Work item - Count the lines below that contain the word "России" and give only the number.

- Opening Delimiter -

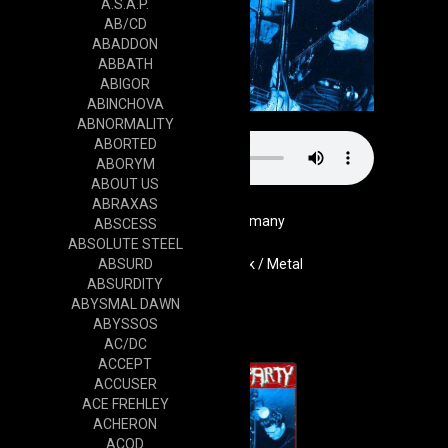
A.S.A.P.
AB/CD
ABADDON
ABBATH
ABIGOR
ABINCHOVA
ABNORMALITY
ABORTED
ABORYM
ABOUT US
ABRAXAS
Germany
ABSCESS
ABSOLUTE STEEL
ABSURD
Genre
Punk Rock / Metal
ABSURDITY
Website
ABYSMAL DAWN
Cd
ABYSSOS
AC/DC
ACCEPT
ACCUSER
ACE FREHLEY
ACHERON
ACOD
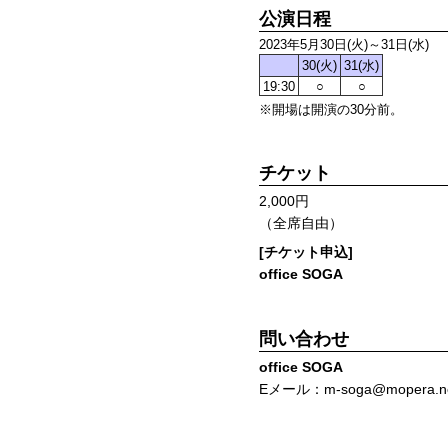
公演日程
2023年5月30日(火)～31日(水)
30(火)
31(水)
19:30
○
○
※開場は開演の30分前。
チケット
2,000円
（全席自由）
[チケット申込]
office SOGA
問い合わせ
office SOGA
Eメール：m-soga@mopera.n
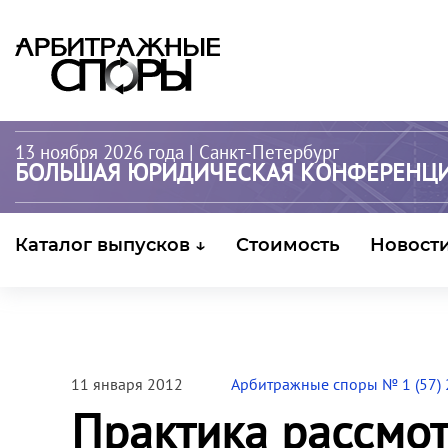
13 ноября 2026 года
| Санкт-Петербург
БОЛЬШАЯ ЮРИДИЧЕСКАЯ КОНФЕРЕНЦ
Каталог выпусков ↓
Стоимость
Новост
11 января 2012
Арбитражные споры № 1 (57)
Практика рассмот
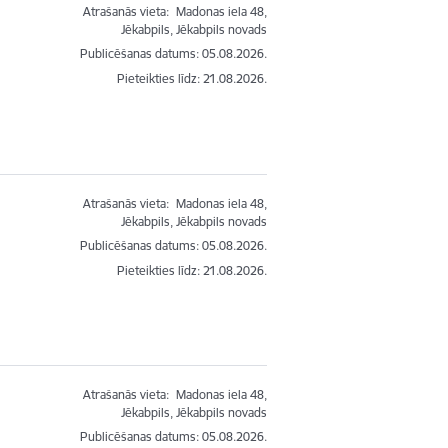
Atrašanās vieta:
Madonas iela 48,
Jēkabpils, Jēkabpils novads
Publicēšanas datums: 05.08.2026.
Pieteikties līdz
:
21.08.2026.
Atrašanās vieta:
Madonas iela 48,
Jēkabpils, Jēkabpils novads
Publicēšanas datums: 05.08.2026.
Pieteikties līdz
:
21.08.2026.
Atrašanās vieta:
Madonas iela 48,
Jēkabpils, Jēkabpils novads
Publicēšanas datums: 05.08.2026.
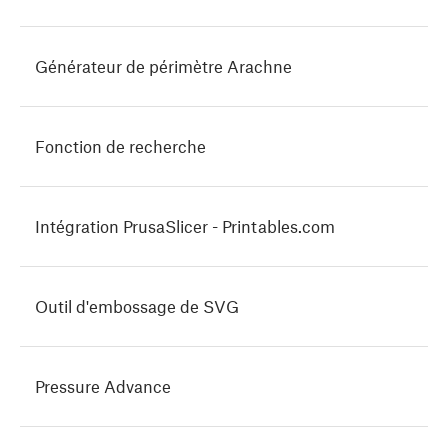
Générateur de périmètre Arachne
Fonction de recherche
Intégration PrusaSlicer - Printables.com
Outil d'embossage de SVG
Pressure Advance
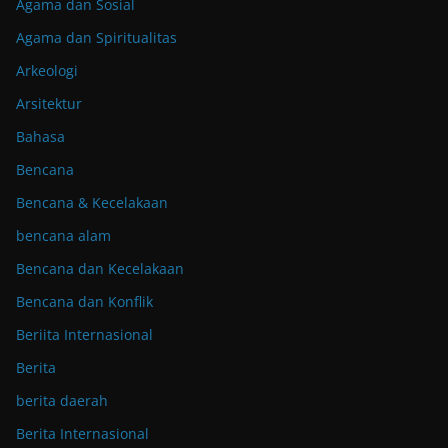
Agama dan Sosial
Agama dan Spiritualitas
Arkeologi
Arsitektur
Bahasa
Bencana
Bencana & Kecelakaan
bencana alam
Bencana dan Kecelakaan
Bencana dan Konflik
Beriita Internasional
Berita
berita daerah
Berita Internasional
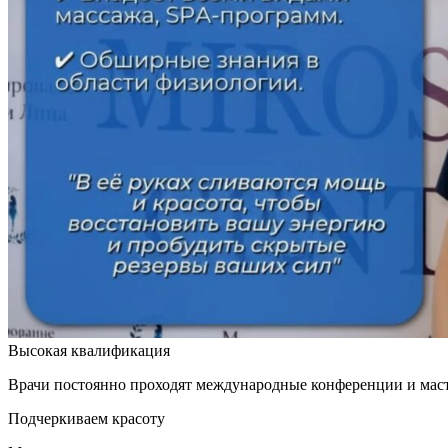
Высокая квалификация
Врачи постоянно проходят международные конференции и мас
Подчеркиваем красоту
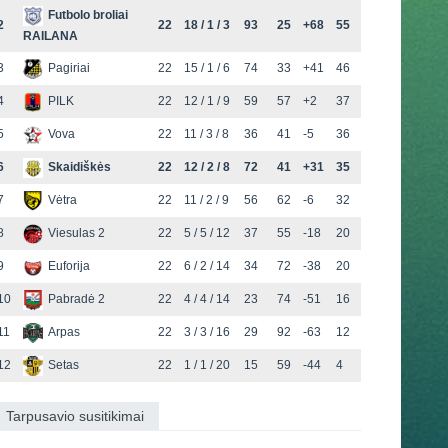
Futbolo broliai
2
22
18 / 1 / 3
93
25
+68
55
RAILANA
3
Pagiriai
22
15 / 1 / 6
74
33
+41
46
4
PILK
22
12 / 1 / 9
59
57
+2
37
5
Vova
22
11 / 3 / 8
36
41
-5
36
6
Skaidiškės
22
12 / 2 / 8
72
41
+31
35
7
Vėtra
22
11 / 2 / 9
56
62
-6
32
8
Viesulas 2
22
5 / 5 / 12
37
55
-18
20
9
Euforija
22
6 / 2 / 14
34
72
-38
20
10
Pabradė 2
22
4 / 4 / 14
23
74
-51
16
11
Arpas
22
3 / 3 / 16
29
92
-63
12
12
Setas
22
1 / 1 / 20
15
59
-44
4
Tarpusavio susitikimai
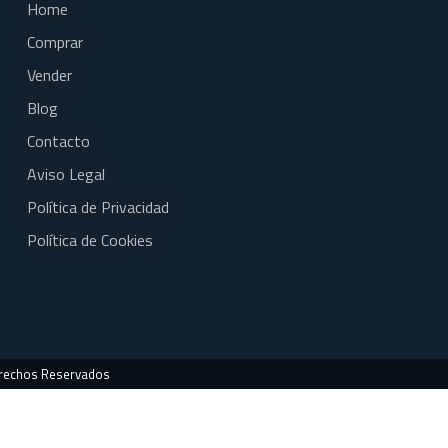
Home
Comprar
Vender
Blog
Contacto
Aviso Legal
Política de Privacidad
Política de Cookies
erechos Reservados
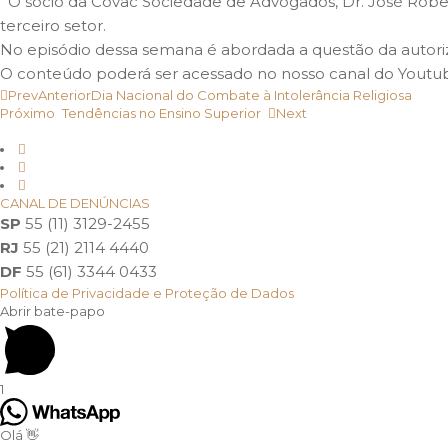
O sócio da Covac Sociedade de Advogados, Dr. José Rober
terceiro setor.
No episódio dessa semana é abordada a questão da autoriz
O conteúdo poderá ser acessado no nosso canal do Youtub
Prev
Anterior
Dia Nacional do Combate à Intolerância Religiosa
Próximo
Tendências no Ensino Superior
Next
CANAL DE DENÚNCIAS
SP
55 (11) 3129-2455
RJ
55 (21) 2114 4440
DF
55 (61) 3344 0433
Política de Privacidade e Proteção de Dados
Abrir bate-papo
1
Olá 👋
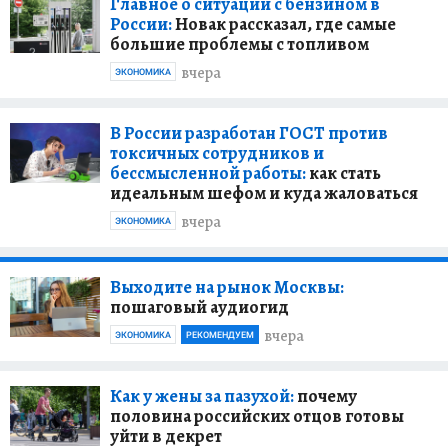
Главное о ситуации с бензином в
России:
Новак рассказал, где самые
большие проблемы с топливом
вчера
ЭКОНОМИКА
В России разработан ГОСТ против
токсичных сотрудников и
бессмысленной работы:
как стать
идеальным шефом и куда жаловаться
вчера
ЭКОНОМИКА
Выходите на рынок Москвы:
пошаговый аудиогид
вчера
ЭКОНОМИКА
РЕКОМЕНДУЕМ
Как у жены за пазухой:
почему
половина российских отцов готовы
уйти в декрет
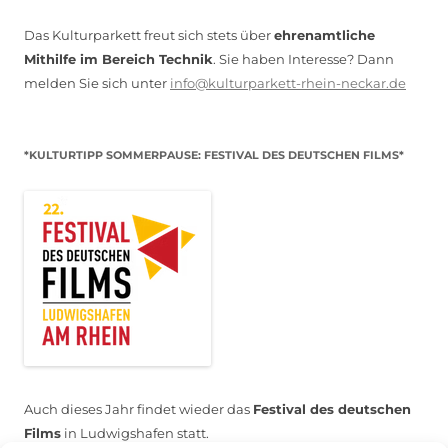
Das Kulturparkett freut sich stets über
ehrenamtliche
Mithilfe im Bereich Technik
. Sie haben Interesse? Dann
melden Sie sich unter
info@kulturparkett-rhein-neckar.de
*KULTURTIPP SOMMERPAUSE: FESTIVAL DES DEUTSCHEN FILMS*
Auch dieses Jahr findet wieder das
Festival des deutschen
Films
in Ludwigshafen statt.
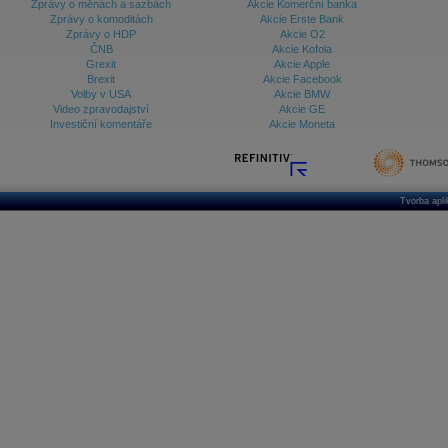
Zprávy o měnách a sazbách
Akcie Komerční banka
Zprávy o komoditách
Akcie Erste Bank
Zprávy o HDP
Akcie O2
ČNB
Akcie Kofola
Grexit
Akcie Apple
Brexit
Akcie Facebook
Volby v USA
Akcie BMW
Video zpravodajství
Akcie GE
Investiční komentáře
Akcie Moneta
Tvorba apl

- Closing Delimiter -

Written reply - 2